**Assigned task**: Return the lines of the data below exactly. Start at the first and end with the line containing "Oświadczenia na dzień upoważnienia".

**Dataset entries**:
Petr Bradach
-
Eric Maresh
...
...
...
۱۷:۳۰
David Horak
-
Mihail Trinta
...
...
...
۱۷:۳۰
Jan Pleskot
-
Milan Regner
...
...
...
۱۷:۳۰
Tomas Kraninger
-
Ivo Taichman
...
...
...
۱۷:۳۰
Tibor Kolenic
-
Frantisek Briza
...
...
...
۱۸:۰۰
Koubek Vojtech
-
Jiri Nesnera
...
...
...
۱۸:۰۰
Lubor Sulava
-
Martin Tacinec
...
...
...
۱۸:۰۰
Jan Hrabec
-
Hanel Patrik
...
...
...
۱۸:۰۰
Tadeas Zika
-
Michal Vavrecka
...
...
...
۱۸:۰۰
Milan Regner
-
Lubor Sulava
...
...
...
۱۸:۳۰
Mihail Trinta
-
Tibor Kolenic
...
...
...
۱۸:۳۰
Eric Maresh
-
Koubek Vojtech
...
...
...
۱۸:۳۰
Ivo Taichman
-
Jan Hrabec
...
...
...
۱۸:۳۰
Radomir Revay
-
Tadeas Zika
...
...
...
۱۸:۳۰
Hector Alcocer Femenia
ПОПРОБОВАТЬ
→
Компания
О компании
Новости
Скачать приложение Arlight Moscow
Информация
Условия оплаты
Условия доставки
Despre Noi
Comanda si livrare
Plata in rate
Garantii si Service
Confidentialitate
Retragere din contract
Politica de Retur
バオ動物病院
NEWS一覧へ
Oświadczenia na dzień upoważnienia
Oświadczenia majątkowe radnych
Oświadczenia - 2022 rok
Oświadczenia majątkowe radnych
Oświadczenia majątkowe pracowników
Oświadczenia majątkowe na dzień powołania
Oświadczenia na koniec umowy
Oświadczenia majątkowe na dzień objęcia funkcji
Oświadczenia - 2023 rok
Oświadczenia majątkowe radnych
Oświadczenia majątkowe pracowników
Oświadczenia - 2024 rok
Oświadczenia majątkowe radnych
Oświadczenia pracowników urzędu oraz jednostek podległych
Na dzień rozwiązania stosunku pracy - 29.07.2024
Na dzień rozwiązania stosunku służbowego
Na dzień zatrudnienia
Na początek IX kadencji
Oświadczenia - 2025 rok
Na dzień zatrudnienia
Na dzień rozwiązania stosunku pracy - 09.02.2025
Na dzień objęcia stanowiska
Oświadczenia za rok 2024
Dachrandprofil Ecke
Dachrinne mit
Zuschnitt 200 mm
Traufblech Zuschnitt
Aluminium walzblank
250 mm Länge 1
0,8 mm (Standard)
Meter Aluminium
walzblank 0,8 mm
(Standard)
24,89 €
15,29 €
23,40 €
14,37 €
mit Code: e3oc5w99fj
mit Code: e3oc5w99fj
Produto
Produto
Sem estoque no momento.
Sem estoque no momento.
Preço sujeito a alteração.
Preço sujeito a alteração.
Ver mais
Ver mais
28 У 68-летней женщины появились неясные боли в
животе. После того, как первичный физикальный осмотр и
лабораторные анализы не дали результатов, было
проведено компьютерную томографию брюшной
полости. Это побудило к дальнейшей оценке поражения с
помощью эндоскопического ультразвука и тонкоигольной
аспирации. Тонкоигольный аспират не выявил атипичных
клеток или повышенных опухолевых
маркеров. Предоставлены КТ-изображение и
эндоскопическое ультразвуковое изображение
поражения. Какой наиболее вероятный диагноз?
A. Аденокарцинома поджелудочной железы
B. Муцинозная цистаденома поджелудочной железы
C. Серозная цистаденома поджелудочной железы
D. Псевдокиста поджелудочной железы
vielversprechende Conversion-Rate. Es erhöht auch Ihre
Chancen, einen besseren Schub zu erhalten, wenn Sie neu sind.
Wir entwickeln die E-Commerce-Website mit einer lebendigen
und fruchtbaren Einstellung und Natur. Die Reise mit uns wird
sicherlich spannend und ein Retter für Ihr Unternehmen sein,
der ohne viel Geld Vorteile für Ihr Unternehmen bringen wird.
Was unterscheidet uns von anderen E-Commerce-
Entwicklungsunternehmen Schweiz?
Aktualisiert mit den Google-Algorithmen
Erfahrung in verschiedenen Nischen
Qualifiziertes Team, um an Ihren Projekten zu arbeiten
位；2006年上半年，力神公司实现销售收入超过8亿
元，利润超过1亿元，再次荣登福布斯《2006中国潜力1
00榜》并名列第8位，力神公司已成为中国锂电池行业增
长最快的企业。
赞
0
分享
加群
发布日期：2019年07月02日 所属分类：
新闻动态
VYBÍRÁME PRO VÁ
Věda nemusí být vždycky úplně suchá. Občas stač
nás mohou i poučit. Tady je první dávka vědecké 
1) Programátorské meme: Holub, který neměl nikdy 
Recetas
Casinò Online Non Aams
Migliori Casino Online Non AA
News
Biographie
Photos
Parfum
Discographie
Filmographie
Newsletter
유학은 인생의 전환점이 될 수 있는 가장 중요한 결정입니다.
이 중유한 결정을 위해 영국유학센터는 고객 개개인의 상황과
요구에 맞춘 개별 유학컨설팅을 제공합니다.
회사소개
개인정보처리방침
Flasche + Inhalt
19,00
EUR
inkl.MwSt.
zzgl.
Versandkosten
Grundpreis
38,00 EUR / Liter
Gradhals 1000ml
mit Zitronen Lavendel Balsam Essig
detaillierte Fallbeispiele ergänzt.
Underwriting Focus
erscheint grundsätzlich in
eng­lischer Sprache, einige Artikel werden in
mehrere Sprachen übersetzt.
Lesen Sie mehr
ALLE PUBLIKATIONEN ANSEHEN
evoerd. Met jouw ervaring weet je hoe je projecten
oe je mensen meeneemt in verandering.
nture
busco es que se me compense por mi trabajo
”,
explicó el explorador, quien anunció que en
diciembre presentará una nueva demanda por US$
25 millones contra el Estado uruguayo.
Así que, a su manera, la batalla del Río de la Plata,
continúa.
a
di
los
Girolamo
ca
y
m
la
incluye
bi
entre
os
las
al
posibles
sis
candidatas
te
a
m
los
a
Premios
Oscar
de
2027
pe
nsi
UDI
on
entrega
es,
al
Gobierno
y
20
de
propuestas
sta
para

**Response for this exercise**:
Petr Bradach
-
Eric Maresh
...
...
...
۱۷:۳۰
David Horak
-
Mihail Trinta
...
...
...
۱۷:۳۰
Jan Pleskot
-
Milan Regner
...
...
...
۱۷:۳۰
Tomas Kraninger
-
Ivo Taichman
...
...
...
۱۷:۳۰
Tibor Kolenic
-
Frantisek Briza
...
...
...
۱۸:۰۰
Koubek Vojtech
-
Jiri Nesnera
...
...
...
۱۸:۰۰
Lubor Sulava
-
Martin Tacinec
...
...
...
۱۸:۰۰
Jan Hrabec
-
Hanel Patrik
...
...
...
۱۸:۰۰
Tadeas Zika
-
Michal Vavrecka
...
...
...
۱۸:۰۰
Milan Regner
-
Lubor Sulava
...
...
...
۱۸:۳۰
Mihail Trinta
-
Tibor Kolenic
...
...
...
۱۸:۳۰
Eric Maresh
-
Koubek Vojtech
...
...
...
۱۸:۳۰
Ivo Taichman
-
Jan Hrabec
...
...
...
۱۸:۳۰
Radomir Revay
-
Tadeas Zika
...
...
...
۱۸:۳۰
Hector Alcocer Femenia
ПОПРОБОВАТЬ
→
Компания
О компании
Новости
Скачать приложение Arlight Moscow
Информация
Условия оплаты
Условия доставки
Despre Noi
Comanda si livrare
Plata in rate
Garantii si Service
Confidentialitate
Retragere din contract
Politica de Retur
バオ動物病院
NEWS一覧へ
Oświadczenia na dzień upoważnienia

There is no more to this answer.